The signing ceremony, carried by Iranian state TV, was overseen by Iranian President Ebrahim Raisi and his Venezuelan counterpart Nicolas Maduro and took place at the Saadabad Palace in north Tehran.
The plan includes cooperation in the fields of oil, petrochemicals, defense, agriculture, tourism and culture.
It also includes repair of Venezuelan refineries and the export of technical and engineering services.
“Venezuela has shown exemplary resistance against sanctions and threats from enemies and Imperialists,” Iran’s Raisi said. “The 20-year cooperation document is testimony to the will of the two countries to develop ties.”
“Sanctions and threats against the Iranian nation over the past 40 plus years have been numerous, but the Iranian nation has turned these sanctions into an opportunity for the country’s progress,” he said.
Maduro said through an interpreter that a weekly flight from Caracas to Tehran would begin on July 18.
In a meeting with Maduro, Supreme Leader Ayatollah Ali Khamenei vowed Iran would continue to back Venezuela in the face of US pressures, according to state media.
“The successful experience of the two countries showed that resistance is the only way to deal with these pressures,” Khamenei said. “The two countries have such close ties with no other country, and Iran has shown that it takes risks in times of danger and holds its friends’ hands.”
Maduro said: “You came to our aid when the situation in Venezuela was very difficult and no country was helping us.”
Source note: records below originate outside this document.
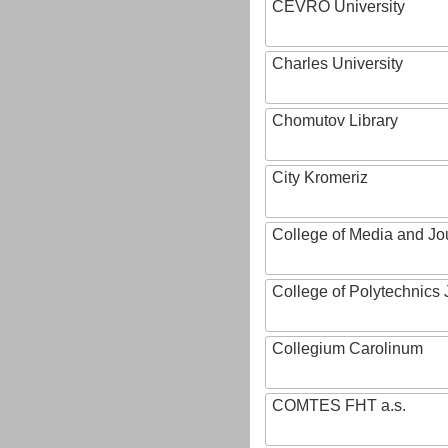
CEVRO University
Charles University
Chomutov Library
City Kromeriz
College of Media and Jo
College of Polytechnics 
Collegium Carolinum
COMTES FHT a.s.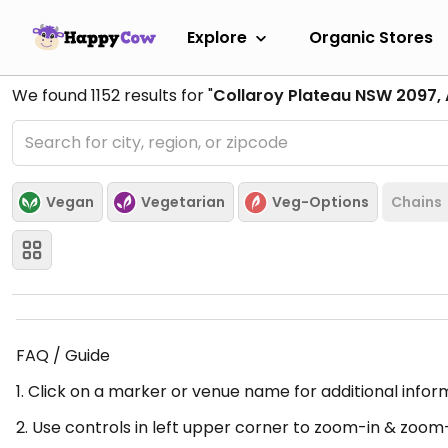
Explore
Organic Stores
We found
1152
results for "
Collaroy Plateau NSW 2097, 
Vegan
Vegetarian
Veg-Options
Chains
FAQ / Guide
1. Click on a marker or venue name for additional infor
2. Use controls in left upper corner to zoom-in & zoom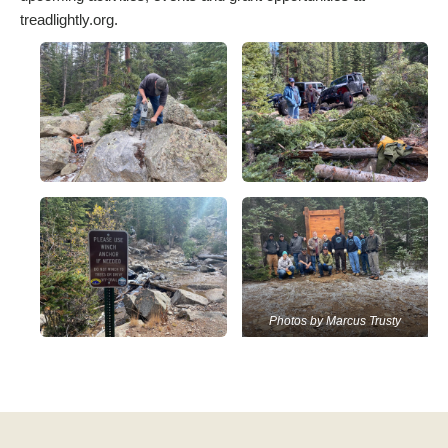
treadlightly.org.
Photos by Marcus Trusty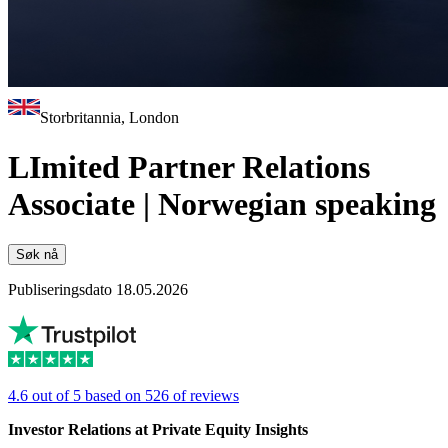
Storbritannia, London
LImited Partner Relations
Associate | Norwegian speaking
Søk nå
Publiseringsdato 18.05.2026
4.6 out of 5 based on 526 of reviews
Investor Relations at Private Equity Insights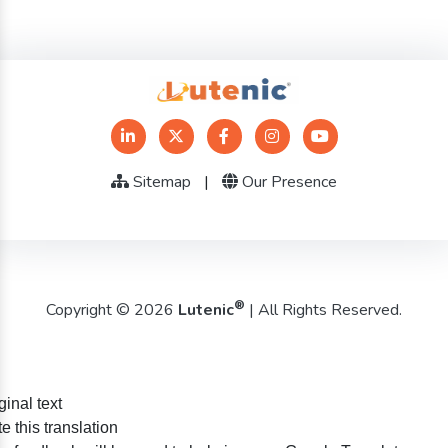
Sitemap
|
Our Presence
®
Copyright © 2026
Lutenic
| All Rights Reserved.
ginal text
e this translation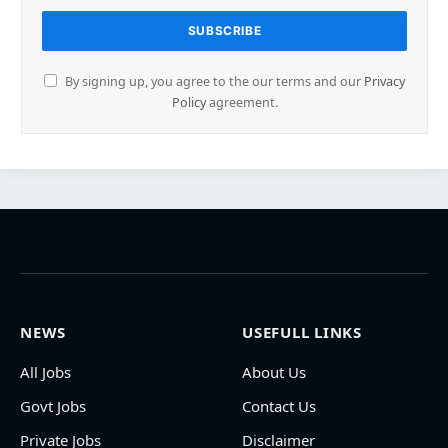
By signing up, you agree to the our terms and our
Privacy
Policy
agreement.
NEWS
USEFULL LINKS
All Jobs
About Us
Govt Jobs
Contact Us
Private Jobs
Disclaimer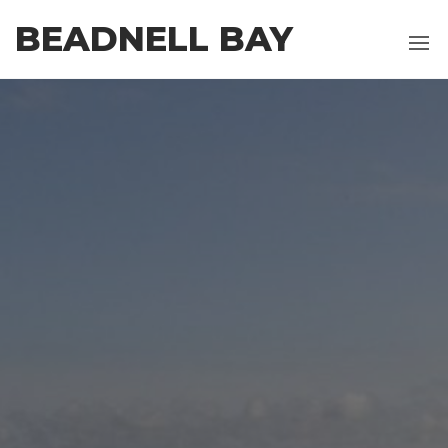
Skip
BEADNELL BAY
to
the
content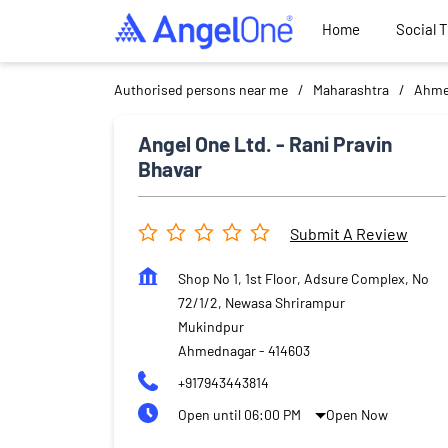
Home
Social 
Authorised persons near me
Maharashtra
Ahme
Angel One Ltd. - Rani Pravin
Bhavar
Submit A Review
Shop No 1, 1st Floor, Adsure Complex, No
72/1/2, Newasa Shrirampur
Mukindpur
Ahmednagar
-
414603
+917943443814
Open until 06:00 PM
Open Now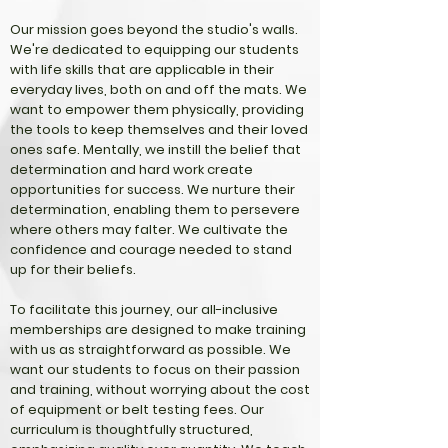
Our mission goes beyond the studio's walls.
We're dedicated to equipping our students
with life skills that are applicable in their
everyday lives, both on and off the mats. We
want to empower them physically, providing
the tools to keep themselves and their loved
ones safe. Mentally, we instill the belief that
determination and hard work create
opportunities for success. We nurture their
determination, enabling them to persevere
where others may falter. We cultivate the
confidence and courage needed to stand
up for their beliefs.
To facilitate this journey, our all-inclusive
memberships are designed to make training
with us as straightforward as possible. We
want our students to focus on their passion
and training, without worrying about the cost
of equipment or belt testing fees. Our
curriculum is thoughtfully structured,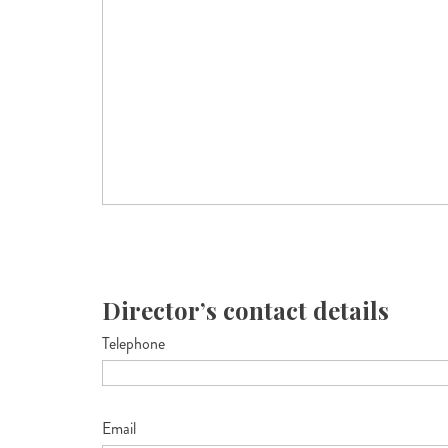
Director’s contact details
Telephone
Email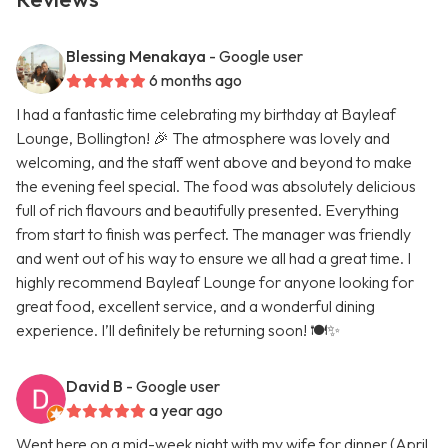
Blessing Menakaya
- Google user
6 months ago
I had a fantastic time celebrating my birthday at Bayleaf
Lounge, Bollington! 🎉 The atmosphere was lovely and
welcoming, and the staff went above and beyond to make
the evening feel special. The food was absolutely delicious
full of rich flavours and beautifully presented. Everything
from start to finish was perfect. The manager was friendly
and went out of his way to ensure we all had a great time. I
highly recommend Bayleaf Lounge for anyone looking for
great food, excellent service, and a wonderful dining
experience. I’ll definitely be returning soon! 🍽️✨
David B
- Google user
a year ago
Went here on a mid-week night with my wife for dinner (April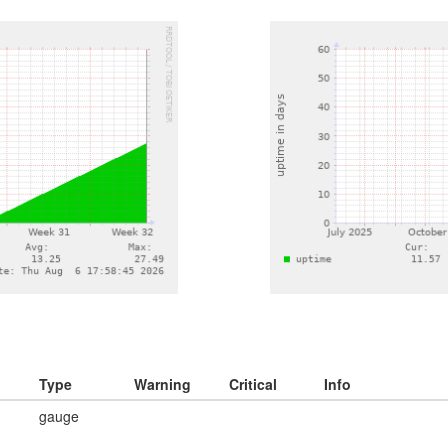
Type
Warning
Critical
Info
gauge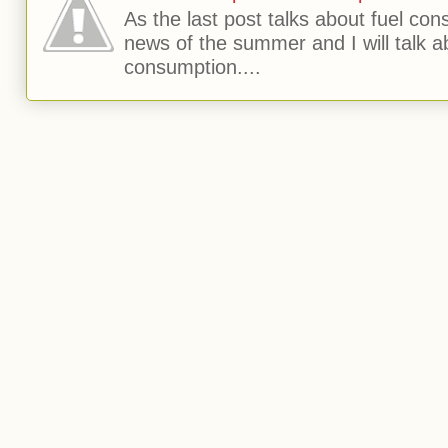
As the last post talks about fuel consu
news of the summer and I will talk 
consumption....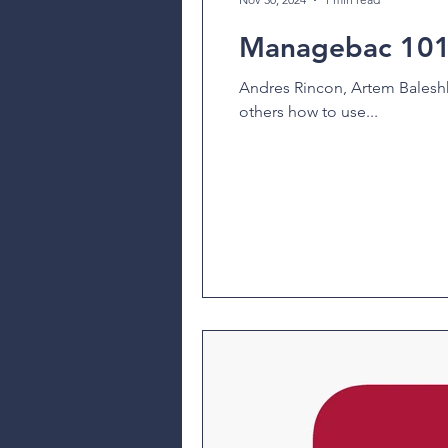
Managebac 101 
Andres Rincon, Artem Baleshk
others how to use...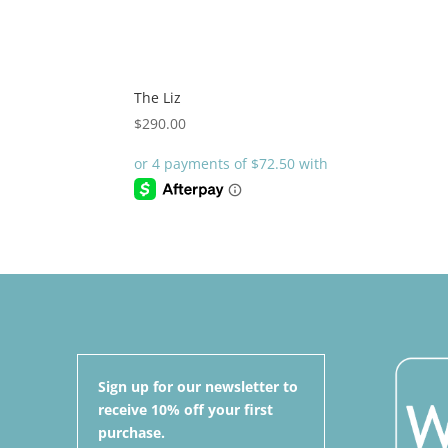
The Liz
$
290.00
Sign up for our newsletter to
receive 10% off your first
purchase.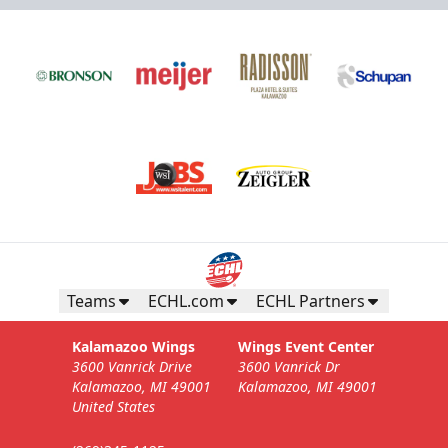
Teams
ECHL.com
ECHL Partners
Kalamazoo Wings
Wings Event Center
3600 Vanrick Drive
3600 Vanrick Dr
Kalamazoo, MI 49001
Kalamazoo, MI 49001
United States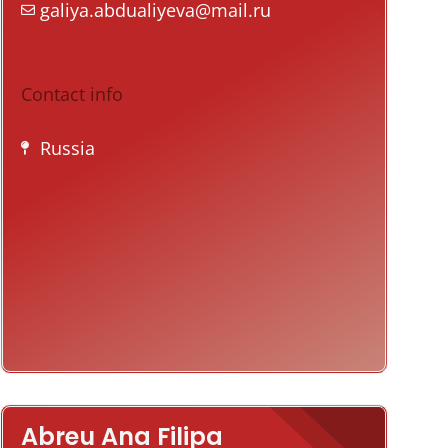
galiya.abdualiyeva@mail.ru
Contact info
Russia
Abreu Ana Filipa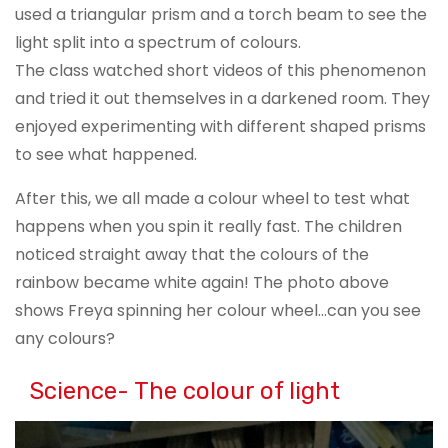
used a triangular prism and a torch beam to see the
light split into a spectrum of colours.
The class watched short videos of this phenomenon
and tried it out themselves in a darkened room. They
enjoyed experimenting with different shaped prisms
to see what happened.
After this, we all made a colour wheel to test what
happens when you spin it really fast. The children
noticed straight away that the colours of the
rainbow became white again! The photo above
shows Freya spinning her colour wheel…can you see
any colours?
Science- The colour of light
Defying US pressures, Iran has sent several cargos of fuel to Venezuela and helped in refinery repairs. Last month, Venezuela began importing Iranian heavy crude, widening a swap agreement signed last year to exchange Iranian condensate for Venezuelan heavy crude.
Maduro arrived in Tehran on Friday with a high-ranking political and economic delegation after visiting Turkey and Algeria.
During the visit, Iran delivered to Venezuela the second of four Aframax-sized oil tankers, with a capacity of 800,000 barrels, ordered from the Iranian company SADRA, state media said. SADRA has been under US sanctions for more than a decade over its links to Iran’s elite Revolutionary Guards.
In May, Iran’s state-owned National Iranian Oil Engineering and Construction Co. signed a contract worth about 110 million euros to repair Venezuela’s smaller 146,000 barrel-per-day refinery.